21 Jun 2017

SCA Rules That Nine-Storey Building in Durban Will Remain

Practice Area(s): Litigation |

On 2 June 2017, the Supreme Court of Appeal (SCA) handed down judgment in Serengeti Rise Industries (Pty) Ltd and Another v Aboobaker N.O and Others, marking the conclusion (for now) to a heated fight that has been raging between property owners in Currie Road in Durban and property developer, Serengeti Rise Industries (“Serengeti”).

The R61 million, nine-storey, high-rise apartment block that Serengeti built on Currie Road on Durban's Berea became a significant bone of contention between neighbouring residents and the developer in October 2014. The development had initially been zoned as General Residential 1 (GR1), but the eThekwini Municipality had approved rezoning of the development to a General Residential 5 (permitting a far larger development). Residents argued that they had not been properly notified about the plans to build the high-rise and thus a monstrosity that blocked their views and infringed on their privacy had been allowed to be built.

The matter came before the Durban High Court in 2015, with the court ruling that the building be partially demolished to comply with the original GR1 zoning. The judge found that public notice rules had not been followed, and subsequent rezoning of the site was unlawful.
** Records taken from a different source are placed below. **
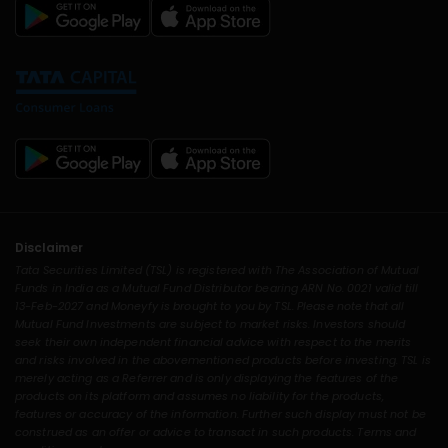
Disclaimer
Tata Securities Limited (TSL) is registered with The Association of Mutual
Funds in India as a Mutual Fund Distributor bearing ARN No. 0021 valid till
13-Feb-2027 and Moneyfy is brought to you by TSL. Please note that all
Mutual Fund Investments are subject to market risks. Investors should
seek their own independent financial advice with respect to the merits
and risks involved in the abovementioned products before investing. TSL is
merely acting as a Referrer and is only displaying the features of the
products on its platform and assumes no liability for the products,
features or accuracy of the information. Further such display must not be
construed as an offer or advice to transact in such products. Terms and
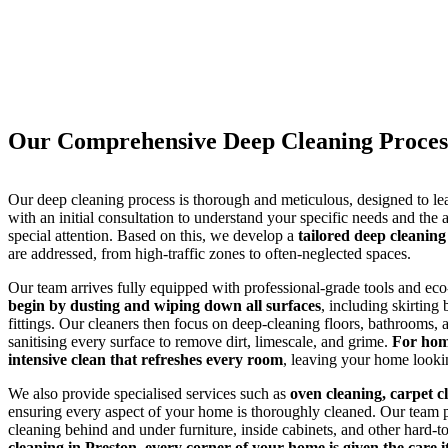
Our Comprehensive Deep Cleaning Process
Our deep cleaning process is thorough and meticulous, designed to le
with an initial consultation to understand your specific needs and the 
special attention. Based on this, we develop a
tailored deep cleaning
are addressed, from high-traffic zones to often-neglected spaces.
Our team arrives fully equipped with professional-grade tools and eco
begin by dusting and wiping down all surfaces
, including skirting
fittings. Our cleaners then focus on deep-cleaning floors, bathrooms,
sanitising every surface to remove dirt, limescale, and grime.
For hom
intensive clean that refreshes every room
, leaving your home lookin
We also provide specialised services such as
oven cleaning, carpet c
ensuring every aspect of your home is thoroughly cleaned. Our team pay
cleaning behind and under furniture, inside cabinets, and other hard-t
cleaning in Preston, every corner of your home is given the care i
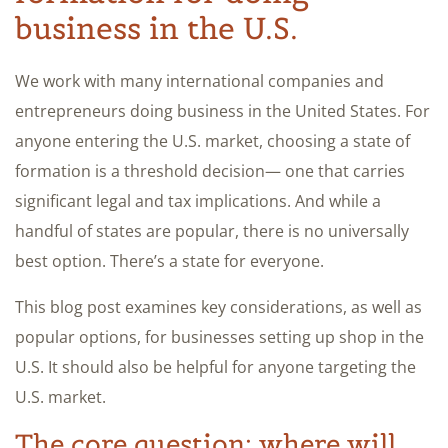
business in the U.S.
We work with many international companies and
entrepreneurs doing business in the United States. For
anyone entering the U.S. market, choosing a state of
formation is a threshold decision— one that carries
significant legal and tax implications. And while a
handful of states are popular, there is no universally
best option. There’s a state for everyone.
This blog post examines key considerations, as well as
popular options, for businesses setting up shop in the
U.S. It should also be helpful for anyone targeting the
U.S. market.
The core question: where will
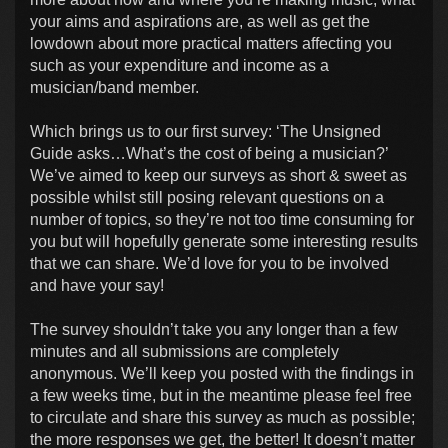
your aims and aspirations are, as well as get the
lowdown about more practical matters affecting you
such as your expenditure and income as a
musician/band member.
Which brings us to our first survey: ‘The Unsigned
Guide asks…What’s the cost of being a musician?’
We’ve aimed to keep our surveys as short & sweet as
possible whilst still posing relevant questions on a
number of topics, so they’re not too time consuming for
you but will hopefully generate some interesting results
that we can share. We’d love for you to be involved
and have your say!
The survey shouldn’t take you any longer than a few
minutes and all submissions are completely
anonymous. We’ll keep you posted with the findings in
a few weeks time, but in the meantime please feel free
to circulate and share this survey as much as possible;
the more responses we get, the better! It doesn’t matter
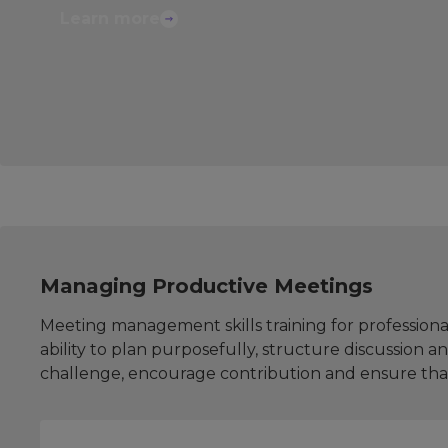
Learn more
Managing Productive Meetings
Meeting management skills training for professiona
ability to plan purposefully, structure discussion 
challenge, encourage contribution and ensure tha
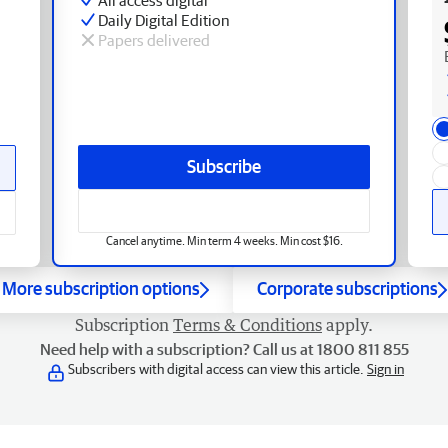
Daily Digital Edition
Papers delivered
Subscribe
Cancel anytime. Min term 4 weeks. Min cost $16.
More subscription options
Corporate subscriptions
Subscription
Terms & Conditions
apply.
Need help with a subscription? Call us at 1800 811 855
Subscribers with digital access can view this article.
Sign in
On appeal, the SCA found that, while the High Court had found that the rezoning was unlawful, it had made no orders to that effect and therefore any approvals made by the municipality remained valid - thus, Serengeti’s building does not have to be partially demolished. The SCA went on to state that the High Court’s order lacked “certainty and clarity”, and the judge had failed to exercise her discretion in order to grant an order that was “just and equitable”. Taken from the SCA’s judgment:

"The High Court did not review and set aside the rezoning and plan approval. The court made a finding and granted a demolition but did not grant the primary relief…The order also lacks certainty and clarity. On a plain reading of the order, only a portion which exceeds the initial zoning would have to be demolished. There is no description of that portion. No evidence was led in this regard. There was also no evidence on whether the structural integrity of the building could survive the execution of the partial demolition order…It would appear that the only way it could be executed would be the demolition of the entire building… and the court below did not give any consideration to the constitutional proportionality of that remedy."

This matter will move on to the Constitutional Court, announced on 20 June,  as Advocate Tayob Aboobaker,  one of the residents in a unit immediately adjacent to the offending building, was of the view that the SCA could have remedied any deficiencies in the High Court order itself, or could have referred the order back to the High Court. After the judgment was handed down, Aboobaker stated: “Private dealings between the developer and the municipality offend the principle of legality, and we have no doubt that the Constitutional Court will not sanction irregular and unlawful conduct.”